Sierra Jamir: Realizing Roots

For Sierra Jamir ’14, art is the constant that has remained with her through the six times her family has moved.

Since the age of three, Jamir has been drawing almost every day. As a child, she often drew cartoons with her father.

“In elementary school, I made comic books every week. I made a whole series once, with ten books, ten pages each, in third grade. It was something I was always strong in, something I always knew how to do,” said Jamir.

“At Andover, I was pretty involved in my first two years. I was the head cartoonist for _The Phillipian_. I also participated in ‘Backtracks’ and ‘Out of the Blue.’”

Jamir’s involvement in artistic opportunities on campus has shaped her as a person throughout her time at Andover. Through “Backtracks,” she was able to be creative and imaginative with her work and enjoyed the freedom the magazine provided. When she worked on “Out of the Blue,” however, there were constraints, and she had to be more systematic, find common themes and make sure that her illustrations didn’t overpower the writing.

Working with Therese Zemlin, Instructor in Art, in Art 500 was instrumental in expanding Jamir’s artistic vision.

“She taught me installation, where the environment is your canvas. There are many options and choices. We worked in the [Cochran Bird Sanctuary], and it was definitely different than painting on an actual canvas,” said Jamir.

One of Jamir’s most enriching artistic experiences was making t-shirts and a website for a Filipino school when she took part in a community service project during her Upper spring.

“My family and I decided to support the indigenous Filipinos, the Aetas, before we went to the Philippines last summer with our Filipino orchestra (known as Iskwelahang Pilipino of Boston or simply IP)… During one day of our musical tour across the Philippines, we performed for them, planted trees, read books and toured their school. Before we embarked on our journey, I designed their website ‘The Aeta Project,’ a t-shirt, which was handed out to every Aeta and IP student, and banners for the event. We hope to use these designs to promote our organization in the future. We’re in the process of registering this into a non-profit organization,” said Jamir in an email to The Phillipian.

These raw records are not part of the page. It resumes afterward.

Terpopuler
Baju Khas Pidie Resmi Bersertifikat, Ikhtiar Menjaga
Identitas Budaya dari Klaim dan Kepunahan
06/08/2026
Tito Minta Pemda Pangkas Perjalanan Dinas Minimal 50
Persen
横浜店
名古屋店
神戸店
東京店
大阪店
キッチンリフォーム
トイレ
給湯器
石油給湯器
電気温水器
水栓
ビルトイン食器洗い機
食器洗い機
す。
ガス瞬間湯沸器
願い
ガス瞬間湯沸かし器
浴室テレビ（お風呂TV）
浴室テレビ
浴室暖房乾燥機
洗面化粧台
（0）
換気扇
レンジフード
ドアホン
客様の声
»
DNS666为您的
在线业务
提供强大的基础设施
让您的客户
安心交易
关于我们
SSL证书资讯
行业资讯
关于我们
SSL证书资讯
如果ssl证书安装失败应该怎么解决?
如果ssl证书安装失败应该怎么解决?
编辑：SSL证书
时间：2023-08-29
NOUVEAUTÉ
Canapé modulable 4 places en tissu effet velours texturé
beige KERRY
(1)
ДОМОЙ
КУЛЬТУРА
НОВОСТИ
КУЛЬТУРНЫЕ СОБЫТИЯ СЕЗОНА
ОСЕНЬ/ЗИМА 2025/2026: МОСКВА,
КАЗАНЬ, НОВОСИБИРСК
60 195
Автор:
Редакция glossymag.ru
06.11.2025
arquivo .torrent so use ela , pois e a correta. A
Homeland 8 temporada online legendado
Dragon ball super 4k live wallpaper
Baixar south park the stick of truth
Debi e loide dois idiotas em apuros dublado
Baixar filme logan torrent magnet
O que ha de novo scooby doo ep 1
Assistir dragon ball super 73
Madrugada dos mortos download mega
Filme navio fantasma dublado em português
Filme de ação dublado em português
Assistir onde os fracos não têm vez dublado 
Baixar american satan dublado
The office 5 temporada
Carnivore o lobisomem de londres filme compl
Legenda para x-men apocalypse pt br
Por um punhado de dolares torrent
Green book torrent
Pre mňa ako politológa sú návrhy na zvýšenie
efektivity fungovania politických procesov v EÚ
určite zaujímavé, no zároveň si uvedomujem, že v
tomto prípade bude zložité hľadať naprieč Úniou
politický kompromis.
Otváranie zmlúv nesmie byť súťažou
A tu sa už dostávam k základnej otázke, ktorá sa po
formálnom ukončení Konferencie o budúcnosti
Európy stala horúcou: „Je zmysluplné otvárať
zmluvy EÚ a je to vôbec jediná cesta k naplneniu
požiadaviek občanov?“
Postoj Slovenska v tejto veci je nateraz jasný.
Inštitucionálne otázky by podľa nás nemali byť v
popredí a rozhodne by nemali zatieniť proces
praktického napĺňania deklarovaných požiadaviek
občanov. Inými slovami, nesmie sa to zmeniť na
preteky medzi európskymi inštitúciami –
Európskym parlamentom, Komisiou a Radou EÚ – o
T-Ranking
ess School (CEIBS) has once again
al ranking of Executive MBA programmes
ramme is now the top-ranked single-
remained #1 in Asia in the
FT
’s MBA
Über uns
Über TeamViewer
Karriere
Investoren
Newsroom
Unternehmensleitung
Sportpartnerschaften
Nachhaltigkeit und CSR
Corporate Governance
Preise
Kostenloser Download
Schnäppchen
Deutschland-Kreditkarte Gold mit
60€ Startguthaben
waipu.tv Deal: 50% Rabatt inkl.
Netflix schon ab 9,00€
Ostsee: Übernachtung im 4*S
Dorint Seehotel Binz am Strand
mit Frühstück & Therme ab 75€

“I definitely think art has shaped me as a person. I have become more open to other cultures and forms of art. I am part of the Filipino group, and I am involved in my culture. I try to mix my heritage with modern art, and this has taught me the importance of creativity,” continued Jamir.

Despite Jamir’s love for art, she does not intend to pursue it as her main focus.

“It probably won’t be a part of my main work, because I am interested mostly in cultural studies, but if anyone ever needs a banner or help creating and designing a website, I will be happy to do it,” said Jamir.